Gerard David, Stephens Matthew
Department of Mathematics and Statistics, American University, Washington, DC 20016, USA.
Departments of Human Genetics and Statistics, University of Chicago, Chicago, IL 60637, USA.
Stat Sin. 2021 Jul;31(3):1145-1166. doi: 10.5705/ss.202018.0345.
Unwanted variation, including hidden confounding, is a well-known problem in many fields, but particularly in large-scale gene expression studies. Recent proposals to use control genes, genes assumed to be unassociated with the covariates of interest, have led to new methods to deal with this problem. Several versions of these removing unwanted variation (RUV) methods have been proposed, including RUV1, RUV2, RUV4, RUVinv, RUVrinv, and RUVfun. Here, we introduce a general framework, RUV*, that both unites and generalizes these approaches. This unifying framework helps clarify the connections between existing methods. In particular, we provide conditions under which RUV2 and RUV4 are equivalent. The RUV* framework preserves an advantage of the RUV approaches, namely, their modularity, which facilitates the development of novel methods based on existing matrix imputation algorithms. We illustrate this by implementing RUVB, a version of RUV* based on Bayesian factor analysis. In realistic simulations based on real data, we found RUVB to be competitive with existing methods in terms of both power and calibration. However, providing a consistently reliable calibration among the data sets remains challenging.

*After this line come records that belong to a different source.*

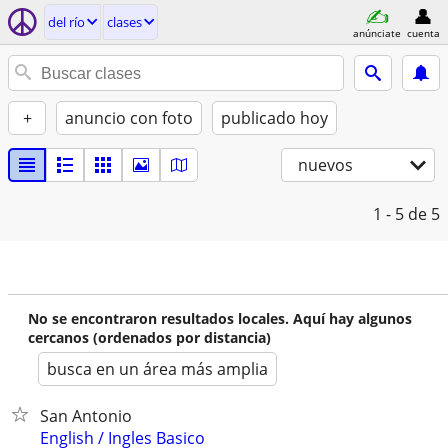
del río
clases
anúnciate
cuenta
+
anuncio con foto
publicado hoy
nuevos
1 - 5
de 5
No se encontraron resultados locales. Aquí hay algunos
cercanos (ordenados por distancia)
busca en un área más amplia
San Antonio
English / Ingles Basico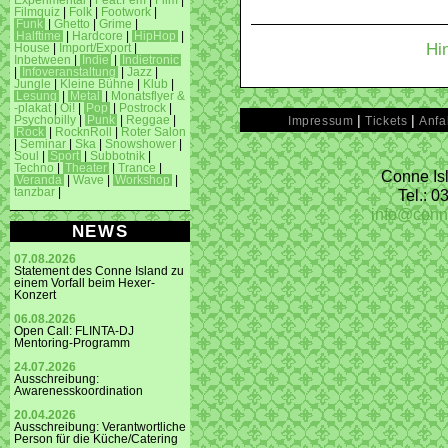
Experimental
|
Feat.Fem
|
Film
|
Filmquiz
|
Folk
|
Footwork
|
Funk
|
Ghetto
|
Grime
|
Halftime
|
Hardcore
|
HipHop
|
Hi
House
|
Import/Export
|
Inbetween
|
Indie
|
Indietronic
|
Infoveranstaltung
|
Jazz
|
Jungle
|
Kleine Bühne
|
Klub
|
Lesung
|
Metal
|
Monatsflyer &
-plakat
|
Oi!
|
Pop
|
Postrock
|
|
|
Psychobilly
|
Punk
|
Reggae
|
Impressum
Tickets
Anfa
Rock
|
RocknRoll
|
Roter Salon
|
Seminar
|
Ska
|
Snowshower
|
Soul
|
Sport
|
Subbotnik
|
Techno
|
Theater
|
Trance
|
Conne Isl
Veranda
|
Wave
|
Workshop
|
Tel.: 
tanzbar
|
info@conn
NEWS
07.08.2026
Statement des Conne Island zu
einem Vorfall beim Hexer-
Konzert
06.08.2026
Open Call: FLINTA-DJ
Mentoring-Programm
24.07.2026
Ausschreibung:
Awarenesskoordination
20.04.2026
Ausschreibung: Verantwortliche
Person für die Küche/Catering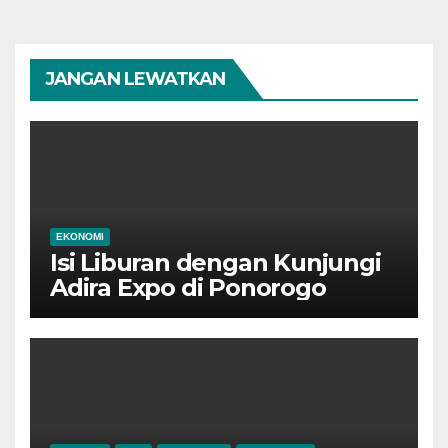
JANGAN LEWATKAN
EKONOMI
Isi Liburan dengan Kunjungi
Adira Expo di Ponorogo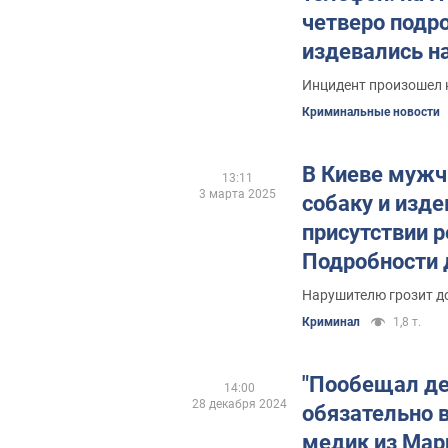
четверо подр
издевались н
мальчиком, д
Инцидент произошел 
полиция
Криминальные новости
В Киеве мужч
13:11
3 марта 2025
собаку и изде
присутствии р
Подробности 
видео
Нарушителю грозит д
Криминал
1,8 т.
"Пообещал дет
14:00
28 декабря 2024
обязательно в
медик из Мар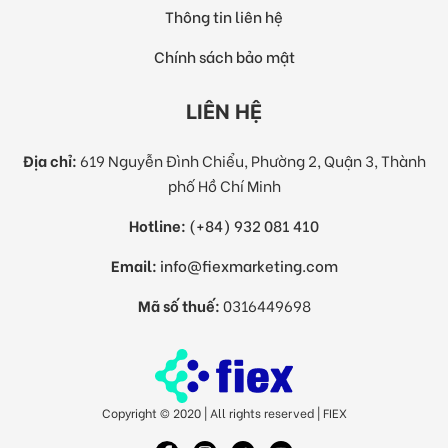
Thông tin liên hệ
Chính sách bảo mật
LIÊN HỆ
Địa chỉ:
619 Nguyễn Đình Chiểu, Phường 2, Quận 3, Thành
phố Hồ Chí Minh
Hotline:
(+84) 932 081 410
Email:
info@fiexmarketing.com
Mã số thuế:
0316449698
Copyright © 2020 | All rights reserved | FIEX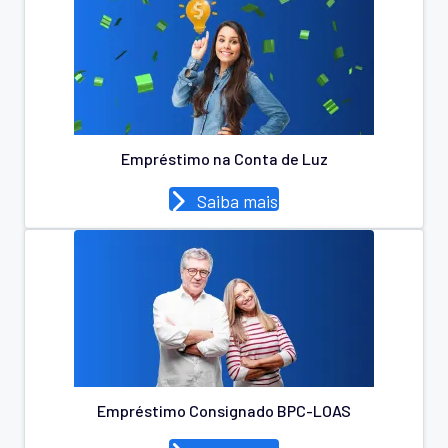
Empréstimo na Conta de Luz
Saiba mais
Empréstimo Consignado BPC-LOAS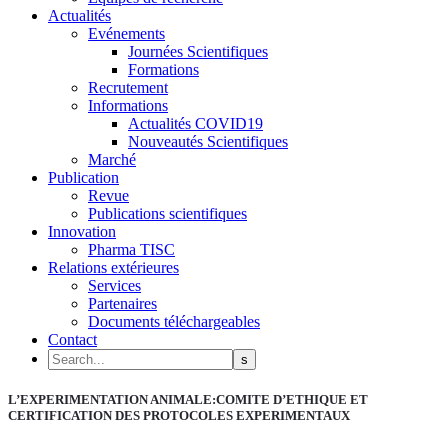
Actualités
Evénements
Journées Scientifiques
Formations
Recrutement
Informations
Actualités COVID19
Nouveautés Scientifiques
Marché
Publication
Revue
Publications scientifiques
Innovation
Pharma TISC
Relations extérieures
Services
Partenaires
Documents téléchargeables
Contact
L’EXPERIMENTATION ANIMALE:COMITE D’ETHIQUE ET
CERTIFICATION DES PROTOCOLES EXPERIMENTAUX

不必要的变异,包括隐藏的混杂因素,在许多领域都是一个众所周知的问题,尤其是在大规模基因表达研究中。最近提出的使用对照基因(即假定与感兴趣的协变量不相关的基因)的建议,催生了处理这一问题的新方法。已经提出了这些去除不必要变异(RUV)方法的几个版本,包括RUV1、RUV2、RUV4、RUVinv、RUVrinv和RUVfun。在此,我们引入了一个通用框架RUV*,它统一并概括了这些方法。这个统一框架有助于阐明现有方法之间的联系。特别是,我们给出了RUV2和RUV4等效的条件。RUV框架保留了RUV方法的一个优点,即其模块化,这有利于基于现有矩阵插补算法开发新方法。我们通过实现RUVB(一种基于贝叶斯因子分析的RUV版本)来说明这一点。在基于真实数据的实际模拟中,我们发现RUVB在功效和校准方面与现有方法具有竞争力。然而,在各数据集中提供始终可靠的校准仍然具有挑战性。